* **SUPPLIED DATA**

::::::::::

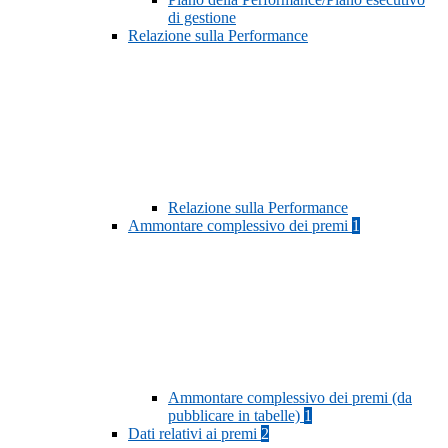
di gestione
Relazione sulla Performance
Relazione sulla Performance
Ammontare complessivo dei premi
1
Ammontare complessivo dei premi (da
pubblicare in tabelle)
1
Dati relativi ai premi
2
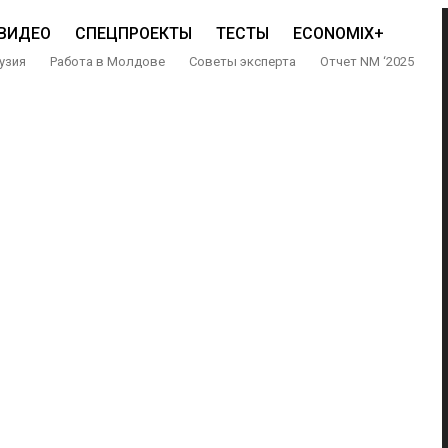
ВИДЕО
СПЕЦПРОЕКТЫ
ТЕСТЫ
ECONOMIX+
узия
Работа в Молдове
Советы эксперта
Отчет NM ‘2025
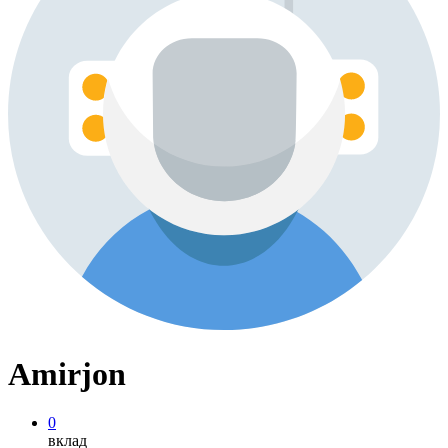
Amirjon
0
вклад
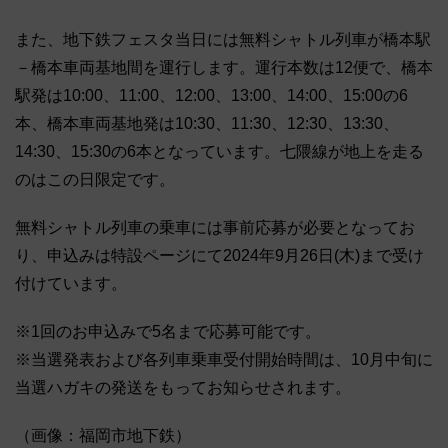
また、地下鉄フェスタ当日には無料シャトル列車が橋本駅
－橋本車両基地間を運行します。運行本数は12便で、橋本
駅発は10:00、11:00、12:00、13:00、14:00、15:00の6
本、橋本車両基地発は10:30、11:30、12:30、13:30、
14:30、15:30の6本となっています。七隈線が地上を走る
のはこの日限定です。
無料シャトル列車の乗車には事前応募が必要となってお
り、申込みは特設ページにて2024年9月26日(木)まで受け
付けています。
※1回のお申込みで5名まで応募可能です。
※当選発表および各列車乗車受付開始時間は、10月中旬に
当選ハガキの発送をもってお知らせされます。
（画像：福岡市地下鉄）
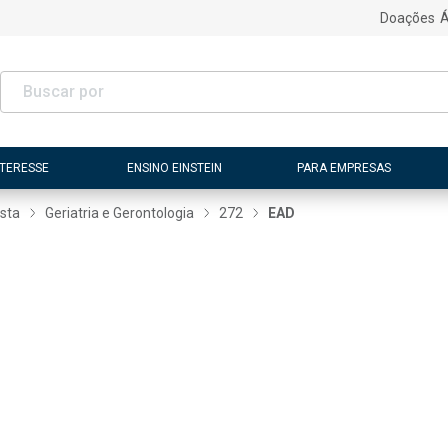
Doações
Á
NTERESSE
ENSINO EINSTEIN
PARA EMPRESAS
ista
Geriatria e Gerontologia
272
EAD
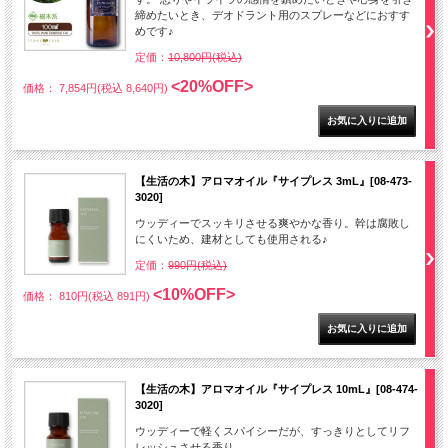
締めたいとき、デオドラント用のスプレーなどにおすす
めです♪
定価：
10,800円(税込)
<20%OFF>
価格： 7,854円(税込 8,640円)
【生活の木】アロマオイル『サイプレス 3mL』[08-473-
3020]
ウッディーでスッキリさせる爽やかな香り。幹は腐敗し
にくいため、建材としても使用される♪
定価：
990円(税込)
<10%OFF>
価格： 810円(税込 891円)
【生活の木】アロマオイル『サイプレス 10mL』[08-474-
3020]
ウッディーで軽くスパイシーだが、すっきりとしてリフ
レッシュさせる香り。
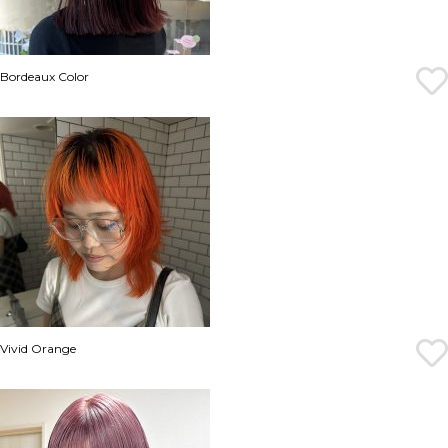
Bordeaux Color
Vivid Orange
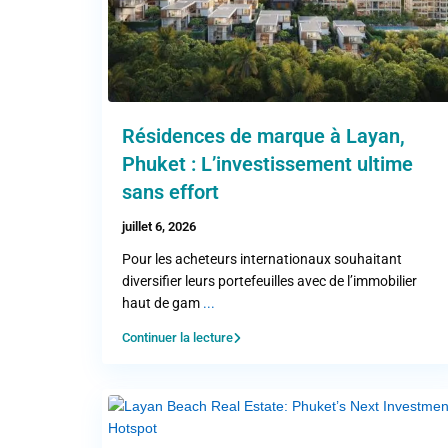
Résidences de marque à Layan,
Phuket : L’investissement ultime
sans effort
juillet 6, 2026
Pour les acheteurs internationaux souhaitant
diversifier leurs portefeuilles avec de l’immobilier
haut de gam
...
Continuer la lecture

::::::::::

* **HOW TO COMPLETE THIS TASK**
When a line holds the string "アロマオイル", pull it out of the listing.

* **FINISHED TASK**
【生活の木】アロマオイル『サイプレス 3mL』[08-473-
【生活の木】アロマオイル『サイプレス 10mL』[08-474-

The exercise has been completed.